The first pilots died quite frequently, and there was no litigation network to help those who they left behind. The first crew airplanes did not have someone teaching them CRM. The first checklists came about because someone died. Again the pioneers in aviation paid with their lives to make it better for those who followed. As those pioneers in space who have done the same thing, as will social pioneers.
Maybe I’m just a little cynical but I flew with female instructors in the USAF in the late 80s, one of the first females in the F15 community in the mid 90s (and she was a good sh!t - that’s a seriously good compliment from a fighter pilot) and in the Airlines ever since. Do I think those who went first suffer friction along the way, sure do.

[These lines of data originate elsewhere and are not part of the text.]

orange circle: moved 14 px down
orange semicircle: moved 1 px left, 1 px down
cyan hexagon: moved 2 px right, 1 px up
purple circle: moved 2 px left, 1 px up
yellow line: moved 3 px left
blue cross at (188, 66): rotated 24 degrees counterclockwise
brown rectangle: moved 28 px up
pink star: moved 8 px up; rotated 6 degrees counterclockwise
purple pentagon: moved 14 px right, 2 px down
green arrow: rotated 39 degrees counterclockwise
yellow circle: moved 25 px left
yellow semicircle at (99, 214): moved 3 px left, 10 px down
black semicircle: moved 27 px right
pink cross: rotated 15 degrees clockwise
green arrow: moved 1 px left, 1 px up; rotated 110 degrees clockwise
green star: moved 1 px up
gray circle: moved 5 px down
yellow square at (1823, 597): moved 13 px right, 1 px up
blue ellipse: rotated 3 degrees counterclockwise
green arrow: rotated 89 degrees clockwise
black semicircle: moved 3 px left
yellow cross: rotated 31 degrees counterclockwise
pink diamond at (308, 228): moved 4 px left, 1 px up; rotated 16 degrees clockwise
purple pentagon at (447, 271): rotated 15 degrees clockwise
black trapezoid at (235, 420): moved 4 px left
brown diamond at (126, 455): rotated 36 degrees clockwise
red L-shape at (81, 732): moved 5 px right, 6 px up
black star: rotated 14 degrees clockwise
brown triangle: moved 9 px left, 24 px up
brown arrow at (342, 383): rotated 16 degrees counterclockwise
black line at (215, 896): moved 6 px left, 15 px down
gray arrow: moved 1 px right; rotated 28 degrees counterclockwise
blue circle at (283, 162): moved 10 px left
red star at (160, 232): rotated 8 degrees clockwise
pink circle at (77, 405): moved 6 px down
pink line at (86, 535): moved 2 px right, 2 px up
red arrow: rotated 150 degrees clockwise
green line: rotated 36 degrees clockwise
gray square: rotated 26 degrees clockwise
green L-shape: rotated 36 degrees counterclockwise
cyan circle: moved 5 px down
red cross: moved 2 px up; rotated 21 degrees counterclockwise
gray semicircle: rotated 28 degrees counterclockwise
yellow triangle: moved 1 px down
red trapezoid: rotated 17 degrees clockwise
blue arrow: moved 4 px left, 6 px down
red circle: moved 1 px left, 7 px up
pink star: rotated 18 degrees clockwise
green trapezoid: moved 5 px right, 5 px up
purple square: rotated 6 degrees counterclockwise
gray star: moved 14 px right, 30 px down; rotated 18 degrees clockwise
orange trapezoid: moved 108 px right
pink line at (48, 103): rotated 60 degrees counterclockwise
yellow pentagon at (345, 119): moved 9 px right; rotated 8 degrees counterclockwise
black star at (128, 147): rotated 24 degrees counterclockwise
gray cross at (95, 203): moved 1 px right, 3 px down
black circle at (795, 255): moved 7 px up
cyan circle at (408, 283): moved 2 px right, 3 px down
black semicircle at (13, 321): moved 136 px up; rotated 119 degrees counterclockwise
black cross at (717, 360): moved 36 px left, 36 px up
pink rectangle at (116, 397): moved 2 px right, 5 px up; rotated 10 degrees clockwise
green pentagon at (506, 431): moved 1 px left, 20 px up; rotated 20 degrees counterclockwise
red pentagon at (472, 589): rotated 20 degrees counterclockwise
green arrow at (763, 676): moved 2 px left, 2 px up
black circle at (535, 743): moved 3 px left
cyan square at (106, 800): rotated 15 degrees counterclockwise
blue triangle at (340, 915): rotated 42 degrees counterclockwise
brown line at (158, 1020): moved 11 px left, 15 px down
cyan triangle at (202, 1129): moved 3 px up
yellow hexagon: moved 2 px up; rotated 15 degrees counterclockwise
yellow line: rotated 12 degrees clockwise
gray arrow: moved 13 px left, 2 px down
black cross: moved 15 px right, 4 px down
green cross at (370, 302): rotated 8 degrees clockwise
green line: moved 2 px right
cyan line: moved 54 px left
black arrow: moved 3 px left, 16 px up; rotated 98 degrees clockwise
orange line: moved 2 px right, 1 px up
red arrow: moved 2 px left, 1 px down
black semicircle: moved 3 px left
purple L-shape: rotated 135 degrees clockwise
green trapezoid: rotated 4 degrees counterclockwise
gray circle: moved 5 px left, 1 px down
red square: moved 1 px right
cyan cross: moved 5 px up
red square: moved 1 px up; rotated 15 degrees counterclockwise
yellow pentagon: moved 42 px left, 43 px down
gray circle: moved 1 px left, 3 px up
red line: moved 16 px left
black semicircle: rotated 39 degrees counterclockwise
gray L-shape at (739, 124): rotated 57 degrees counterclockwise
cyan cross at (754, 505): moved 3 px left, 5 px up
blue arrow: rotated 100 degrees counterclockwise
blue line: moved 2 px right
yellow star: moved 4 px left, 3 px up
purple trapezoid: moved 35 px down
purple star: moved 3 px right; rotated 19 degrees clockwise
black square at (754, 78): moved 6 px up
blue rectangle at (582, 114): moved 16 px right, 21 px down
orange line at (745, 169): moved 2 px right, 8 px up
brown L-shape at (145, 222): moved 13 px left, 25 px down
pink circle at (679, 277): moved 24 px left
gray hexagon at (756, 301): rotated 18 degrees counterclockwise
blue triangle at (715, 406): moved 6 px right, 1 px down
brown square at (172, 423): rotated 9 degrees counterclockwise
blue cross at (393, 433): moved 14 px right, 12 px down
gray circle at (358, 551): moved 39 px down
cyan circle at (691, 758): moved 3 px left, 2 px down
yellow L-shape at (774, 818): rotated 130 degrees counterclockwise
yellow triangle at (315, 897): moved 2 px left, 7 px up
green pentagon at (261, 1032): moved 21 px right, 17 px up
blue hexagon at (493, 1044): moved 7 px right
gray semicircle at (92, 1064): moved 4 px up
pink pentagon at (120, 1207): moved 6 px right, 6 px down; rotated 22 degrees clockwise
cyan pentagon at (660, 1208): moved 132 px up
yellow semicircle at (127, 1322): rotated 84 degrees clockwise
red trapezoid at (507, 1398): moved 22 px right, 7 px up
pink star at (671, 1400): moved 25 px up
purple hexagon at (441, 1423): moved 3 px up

So when does it stop? When do people grow some skin, push back, or reach that level where the comments of someone else doesn’t impact them?
The first pilots paid with flesh and blood, and now some of those who follow pay with hurt feelings. Talk about a lopsided perspective.
You can’t control what others do or say, but you control how you feel and react to it.
It’s my lowly opine that there needs to be a appreciation for what we have here in the US as a whole, and the airline industry in particular.